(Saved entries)
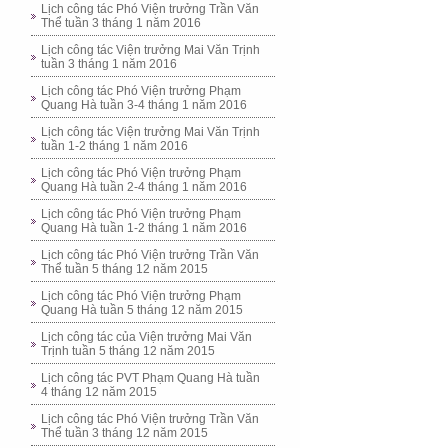
Lịch công tác Phó Viện trưởng Trần Văn
Thể tuần 3 tháng 1 năm 2016
Lịch công tác Viện trưởng Mai Văn Trịnh
tuần 3 tháng 1 năm 2016
Lịch công tác Phó Viện trưởng Phạm
Quang Hà tuần 3-4 tháng 1 năm 2016
Lịch công tác Viện trưởng Mai Văn Trịnh
tuần 1-2 tháng 1 năm 2016
Lịch công tác Phó Viện trưởng Phạm
Quang Hà tuần 2-4 tháng 1 năm 2016
Lịch công tác Phó Viện trưởng Phạm
Quang Hà tuần 1-2 tháng 1 năm 2016
Lịch công tác Phó Viện trưởng Trần Văn
Thể tuần 5 tháng 12 năm 2015
Lịch công tác Phó Viện trưởng Phạm
Quang Hà tuần 5 tháng 12 năm 2015
Lịch công tác của Viện trưởng Mai Văn
Trịnh tuần 5 tháng 12 năm 2015
Lịch công tác PVT Phạm Quang Hà tuần
4 tháng 12 năm 2015
Lịch công tác Phó Viện trưởng Trần Văn
Thể tuần 3 tháng 12 năm 2015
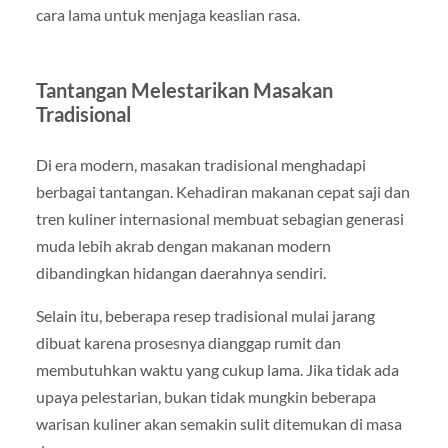
cara lama untuk menjaga keaslian rasa.
Tantangan Melestarikan Masakan
Tradisional
Di era modern, masakan tradisional menghadapi
berbagai tantangan. Kehadiran makanan cepat saji dan
tren kuliner internasional membuat sebagian generasi
muda lebih akrab dengan makanan modern
dibandingkan hidangan daerahnya sendiri.
Selain itu, beberapa resep tradisional mulai jarang
dibuat karena prosesnya dianggap rumit dan
membutuhkan waktu yang cukup lama. Jika tidak ada
upaya pelestarian, bukan tidak mungkin beberapa
warisan kuliner akan semakin sulit ditemukan di masa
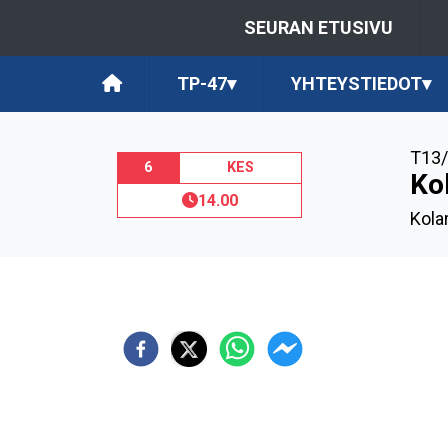
SEURAN ETUSIVU
TP-47
▾
YHTEYSTIEDOT
▾
T13/
6
KES
Ko
14.00
Kola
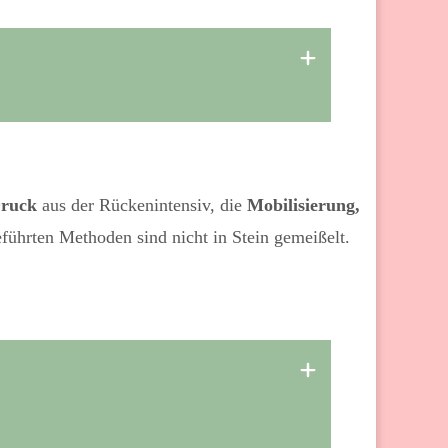
Druck
aus der Rückenintensiv, die
Mobilisierung,
ührten Methoden sind nicht in Stein gemeißelt.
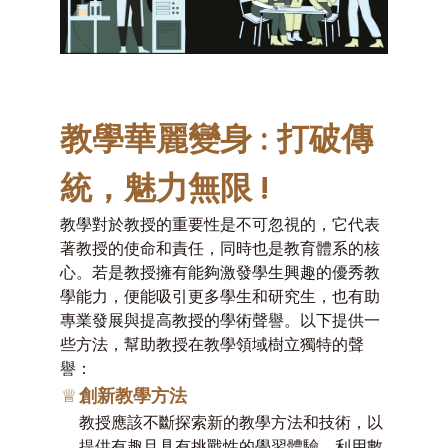
教學華麗變身 : 打破傳
統，魅力無限 !
教學對於教授的重要性是不可忽視的，它代表
著教授的使命和責任，同時也是教育體系的核
心。若是教授擁有能夠激發學生興趣的優秀教
學能力，便能吸引更多學生和研究生，也有助
專業發展與提高教授的學術聲譽。以下提供一
些方法，幫助教授在教學領域樹立獨特的聲
譽：
♕
創新教學方法
教授應該不斷探索新的教學方法和技術，以
提供有趣且具有挑戰性的學習體驗。利用數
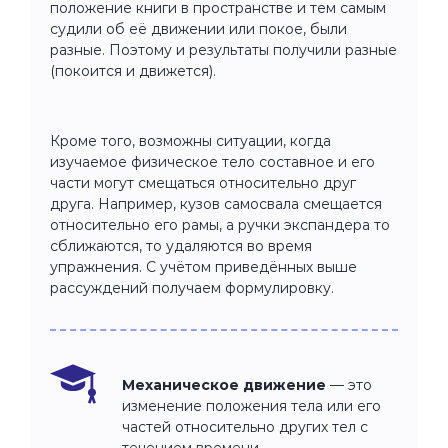
положение книги в пространстве и тем самым
судили об её движении или покое, были
разные. Поэтому и результаты получили разные
(покоится и движется).
Кроме того, возможны ситуации, когда
изучаемое физическое тело составное и его
части могут смещаться относительно друг
друга. Например, кузов самосвала смещается
относительно его рамы, а ручки экспандера то
сближаются, то удаляются во время
упражнения. С учётом приведённых выше
рассуждений получаем формулировку.
Механическое движение
— это
изменение положения тела или его
частей относительно других тел с
течением времени.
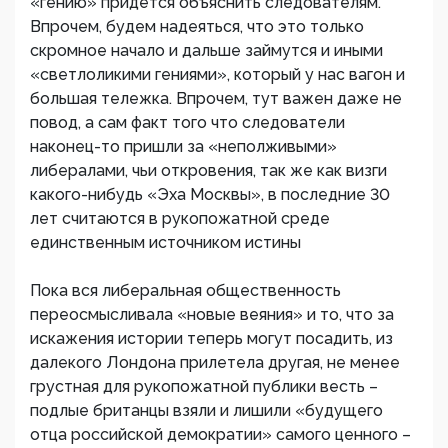
«гению» придется объяснить следователям.
Впрочем, будем надеяться, что это только
скромное начало и дальше займутся и иными
«светлоликими гениями», который у нас вагон и
большая тележка. Впрочем, тут важен даже не
повод, а сам факт того что следователи
наконец-то пришли за «неполживыми»
либералами, чьи откровения, так же как визги
какого-нибудь «Эха Москвы», в последние 30
лет считаются в рукопожатной среде
единственным источником истины
Пока вся либеральная общественность
переосмысливала «новые веяния» и то, что за
искажения истории теперь могут посадить, из
далекого Лондона прилетела другая, не менее
грустная для рукопожатной публики весть –
подлые британцы взяли и лишили «будущего
отца российской демократии» самого ценного –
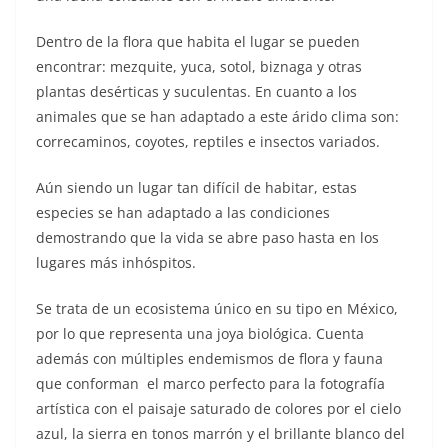
Dentro de la flora que habita el lugar se pueden
encontrar: mezquite, yuca, sotol, biznaga y otras
plantas desérticas y suculentas. En cuanto a los
animales que se han adaptado a este árido clima son:
correcaminos, coyotes, reptiles e insectos variados.
Aún siendo un lugar tan difícil de habitar, estas
especies se han adaptado a las condiciones
demostrando que la vida se abre paso hasta en los
lugares más inhóspitos.
Se trata de un ecosistema único en su tipo en México,
por lo que representa una joya biológica. Cuenta
además con múltiples endemismos de flora y fauna
que conforman el marco perfecto para la fotografía
artística con el paisaje saturado de colores por el cielo
azul, la sierra en tonos marrón y el brillante blanco del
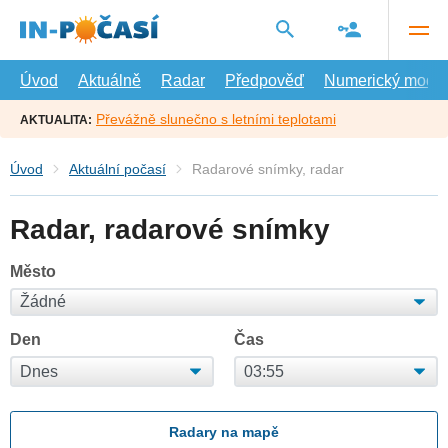
Přejít
na
hlavní
obsah
Úvod
Aktuálně
Radar
Předpověď
Numerický model
Převážně slunečno s letními teplotami
AKTUALITA:
Úvod
Aktuální počasí
Radarové snímky, radar
Radar, radarové snímky
Město
Den
Čas
Radary na mapě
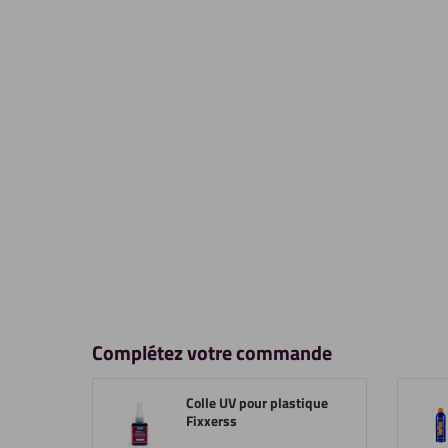
Complétez votre commande
Colle UV pour plastique
Fixxerss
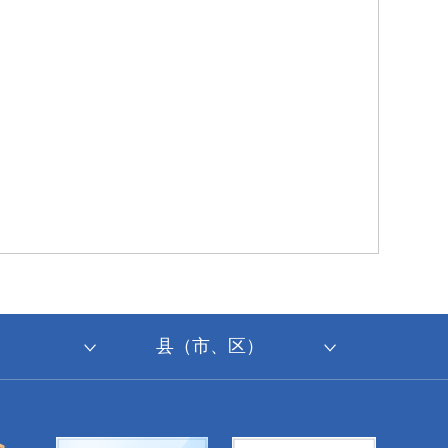
县（市、区）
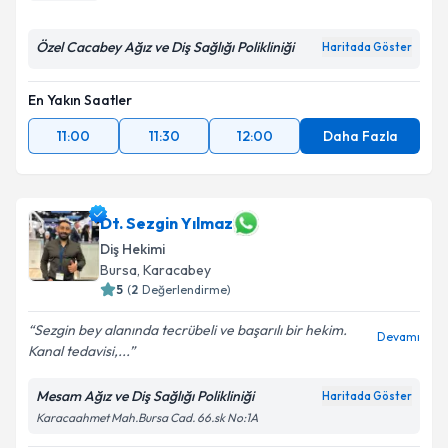
Özel Cacabey Ağız ve Diş Sağlığı Polikliniği
Haritada Göster
En Yakın Saatler
11:00
11:30
12:00
Daha Fazla
Dt. Sezgin Yılmaz
Diş Hekimi
Bursa
, Karacabey
5
(
2
Değerlendirme)
Sezgin bey alanında tecrübeli ve başarılı bir hekim.
Devamı
Kanal tedavisi,...
Mesam Ağız ve Diş Sağlığı Polikliniği
Haritada Göster
Karacaahmet Mah.Bursa Cad. 66.sk No:1A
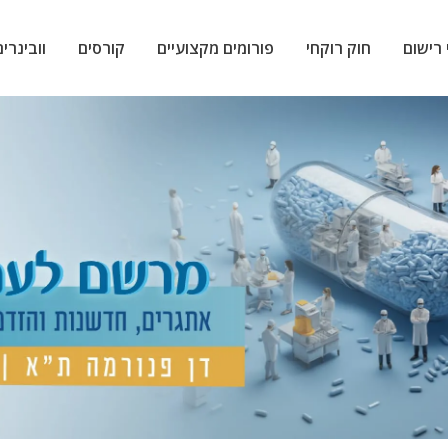
 רישום
חוק רוקחי
פורומים מקצועיים
קורסים
וובינרים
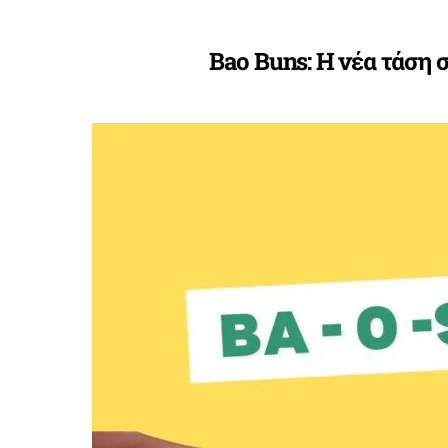
Bao Buns: Η νέα τάση σ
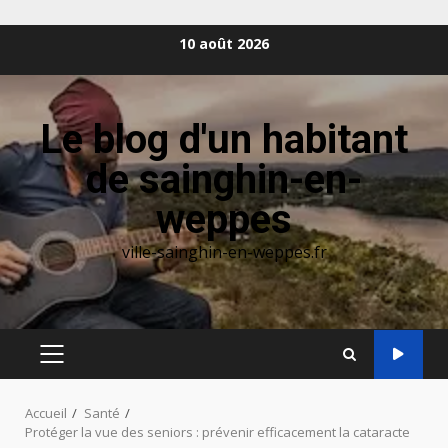
Aller
10 août 2026
au
contenu
Le blog d'un habitant
de sainghin-en-
weppes
ville-sainghin-en-weppes.fr
MENU
PRINCIPAL
Accueil
Santé
Protéger la vue des seniors : prévenir efficacement la cataracte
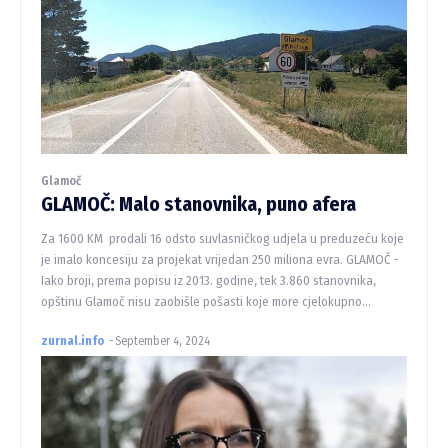
Glamoč
GLAMOČ: Malo stanovnika, puno afera
Za 1600 KM prodali 16 odsto suvlasničkog udjela u preduzeću koje
je imalo koncesiju za projekat vrijedan 250 miliona evra. GLAMOČ -
Iako broji, prema popisu iz 2013. godine, tek 3.860 stanovnika,
opštinu Glamoč nisu zaobišle pošasti koje more cjelokupno...
zurnal.info
-
September 4, 2024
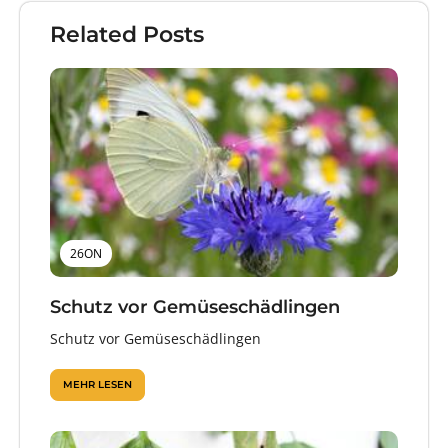
Related Posts
26ON
Schutz vor Gemüseschädlingen
Schutz vor Gemüseschädlingen
MEHR LESEN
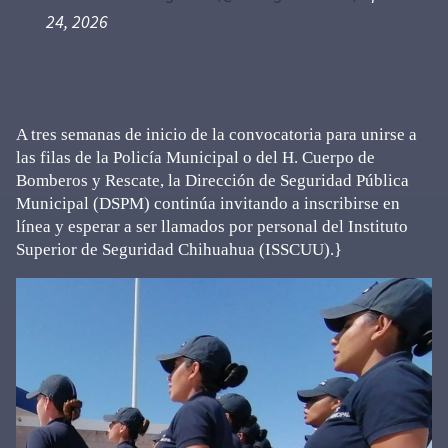
24, 2026
A tres semanas de inicio de la convocatoria para unirse a
las filas de la Policía Municipal o del H. Cuerpo de
Bomberos y Rescate, la Dirección de Seguridad Pública
Municipal (DSPM) continúa invitando a inscribirse en
línea y esperar a ser llamados por personal del Instituto
Superior de Seguridad Chihuahua (ISSCUU).}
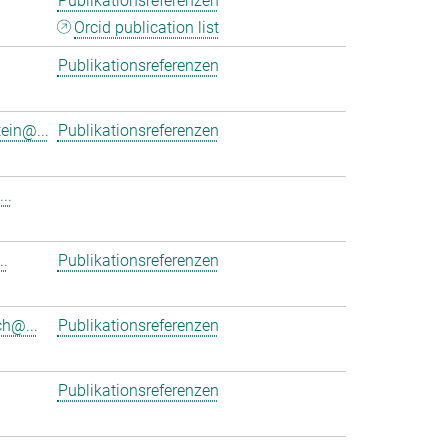
Publikationsreferenzen
Orcid publication list
Publikationsreferenzen
ein@...
Publikationsreferenzen
..
.
Publikationsreferenzen
h@...
Publikationsreferenzen
Publikationsreferenzen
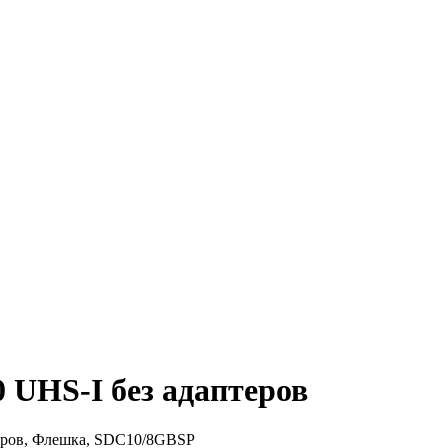
0 UHS-I без адаптеров
теров, Флешка, SDC10/8GBSP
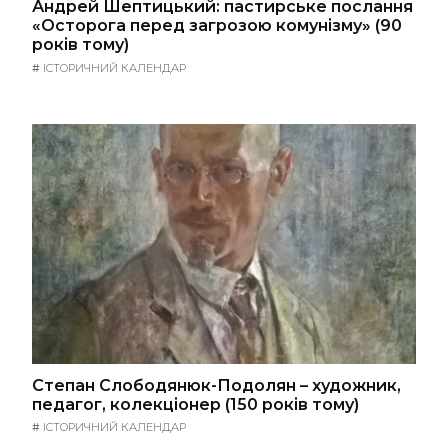
Андрей Шептицький: пастирське послання
«Осторога перед загрозою комунізму» (90
років тому)
#
ІСТОРИЧНИЙ КАЛЕНДАР
Степан Слободянюк-Подолян – художник,
педагог, колекціонер (150 років тому)
#
ІСТОРИЧНИЙ КАЛЕНДАР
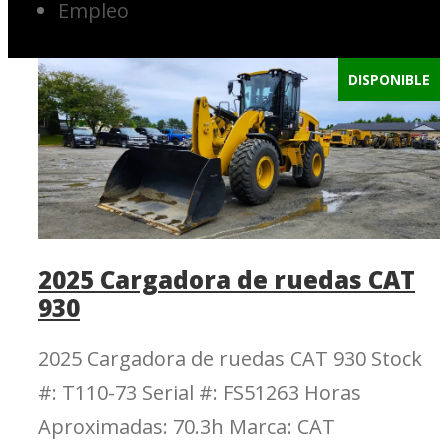
Empleo
DISPONIBLE
2025 Cargadora de ruedas CAT
930
2025 Cargadora de ruedas CAT 930 Stock
#: T110-73 Serial #: FS51263 Horas
Aproximadas: 70.3h Marca: CAT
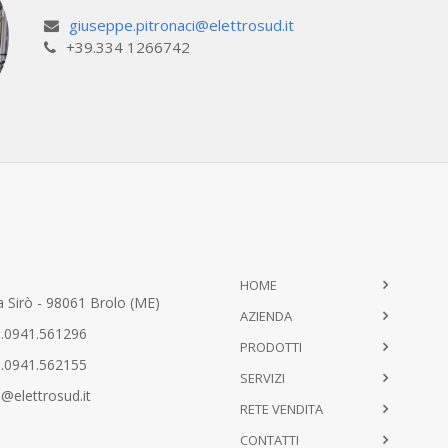
giuseppe.pitronaci@elettrosud.it
+39.334 1266742
HOME
 Sirò - 98061 Brolo (ME)
AZIENDA
.0941.561296
PRODOTTI
.0941.562155
SERVIZI
@elettrosud.it
RETE VENDITA
CONTATTI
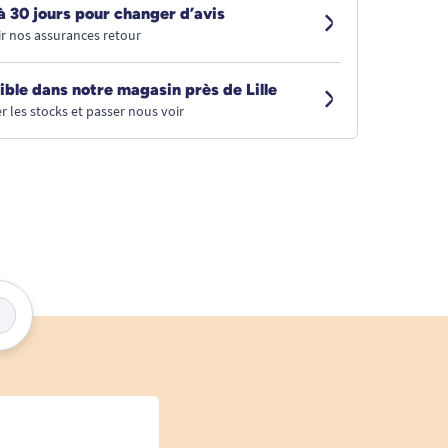
à 30 jours pour changer d’avis
r nos assurances retour
ible dans notre magasin près de Lille
r les stocks et passer nous voir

→ Problem description
Out of the records above, set down only the lines from the one that contains "ville-sainghin-en-weppes.fr" through the one that contains "A tres semanas", unchanged and without the pictures.

→ Task solution
ville-sainghin-en-weppes.fr
MENU
PRINCIPAL
Accueil
Santé
Protéger la vue des seniors : prévenir efficacement la cataracte
Glamoč
GLAMOČ: Malo stanovnika, puno afera
Za 1600 KM prodali 16 odsto suvlasničkog udjela u preduzeću koje
je imalo koncesiju za projekat vrijedan 250 miliona evra. GLAMOČ -
Iako broji, prema popisu iz 2013. godine, tek 3.860 stanovnika,
opštinu Glamoč nisu zaobišle pošasti koje more cjelokupno...
zurnal.info
-
September 4, 2024
Related Posts
26ON
Schutz vor Gemüseschädlingen
Schutz vor Gemüseschädlingen
MEHR LESEN
24, 2026
A tres semanas de inicio de la convocatoria para unirse a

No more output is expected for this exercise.